Could you copy every line of the data that contains the word "Warsh"?

[Saved data entries]
Segment Open

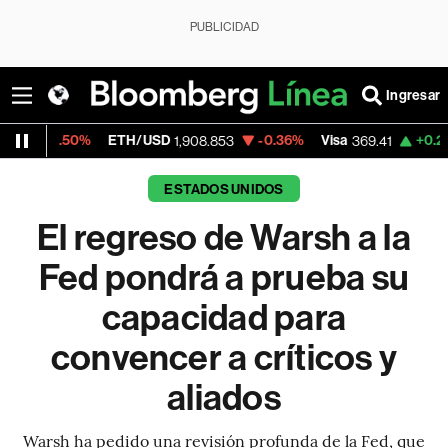
PUBLICIDAD
Ingresar
ETH/USD
-0.36%
Visa
+0.24%
MercadoL
1,908.853
369.41
ESTADOS UNIDOS
El regreso de Warsh a la
Fed pondrá a prueba su
capacidad para
convencer a críticos y
aliados
Warsh ha pedido una revisión profunda de la Fed, que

Segment Closed

# [SOLUTION FOR THIS PROBLEM]
El regreso de Warsh a la
Warsh ha pedido una revisión profunda de la Fed, que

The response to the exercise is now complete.